If you’ve seen a wallet drain story, there’s a good chance approvals were involved. Not because approvals are “bad,” but because they are powerful and easy to misuse when you’re clicking fast.
This post explains:
- what a token approval is (in plain English)
- why “unlimited approvals” are risky
- how Permit (ERC-2612) and Permit2 work
- the safer habits that reduce approval-related losses
If you’re farming points and bouncing across new apps, approvals matter even more. Start from sourced links: points directory.
Quick take
- An approval is permission for a contract to move your tokens later.
- Unlimited approvals are convenient; they also increase blast radius.
- Permit and Permit2 use signatures to set permissions; signatures can still be dangerous.
- Treat unexpected signature requests like you’d treat a suspicious “claim” page.
- Segment wallets so a bad approval can’t wipe your vault.
Nothing here is financial advice. This is operational security.
What an ERC-20 approval actually does
In ERC-20 tokens, spending is usually a two-step flow:
- You approve a spender (a contract) to use up to some amount.
- Later, that spender calls
transferFromto move tokens from your wallet.
The key detail: the second step can happen later, without asking you again, as long as the allowance exists.

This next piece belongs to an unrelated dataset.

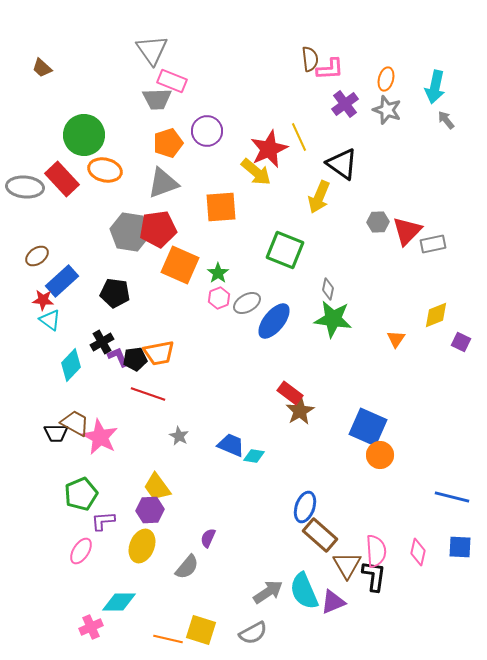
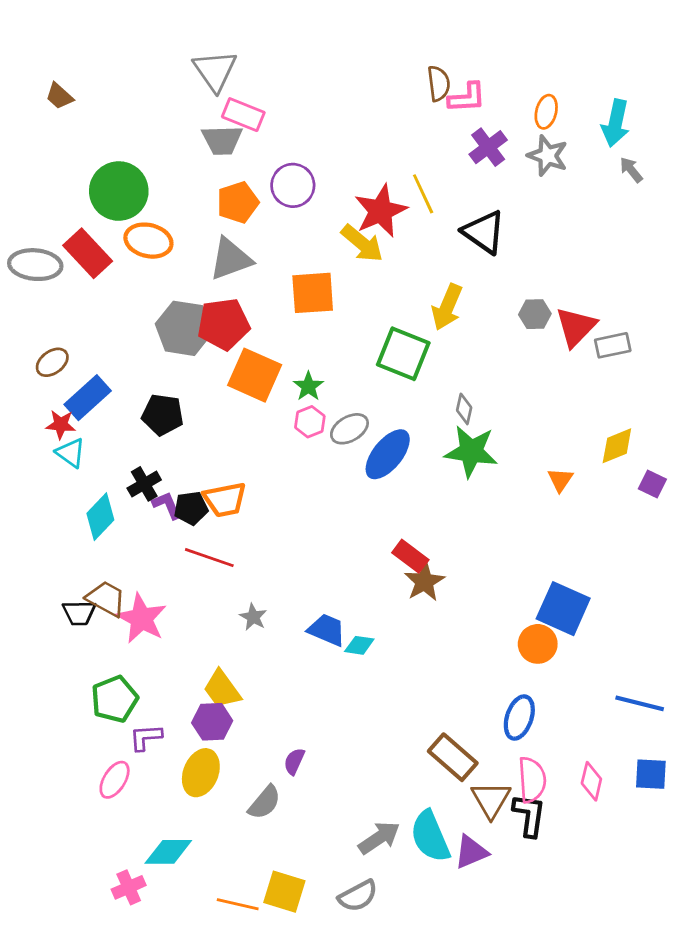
yellow arrow: (319, 197) -> (447, 307), moved
blue square: (368, 427) -> (563, 609), moved
blue ellipse: (305, 507) -> (519, 718), moved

That’s why approvals are a common drain vector. If you approve the wrong spender, or approve the right spender on the wrong UI, you can lose tokens without a second “confirm” step.
Why unlimited approvals are risky
An unlimited approval is a convenience trade:
- upside: fewer transactions later
- downside: if the spender is malicious or compromised, it can take more
Unlimited approvals are not always reckless. They are often a reasonable UX choice for low balances. They become dangerous when:
- the wallet holds meaningful size
- the spender is new or not well-understood
- you’re interacting via an unfamiliar quest UI
If you’re doing points farming, treat unlimited approvals as “high-trust mode.” Use them only when you would trust the spender with the entire token balance in that wallet.
Permit (ERC-2612): approvals by signature
Permit is an ERC standard that lets you set an allowance using a signed message instead of an on-chain approve transaction.
What changes:
- You sign a typed message (often EIP-712).
- The contract uses that signature to set your allowance.
This can be safer in some UX flows, but it doesn’t remove risk. You’re still granting permission. If you sign a permit for the wrong spender or wrong amount, you can still get drained.
Permit2: a shared permission layer (why it exists)
Permit2 is a contract system that can manage token transfer permissions for many apps. It exists to unify permissions and improve UX across tokens and apps.
The tradeoff is the same: you’re granting permission. The difference is where the permission is managed and how apps consume it.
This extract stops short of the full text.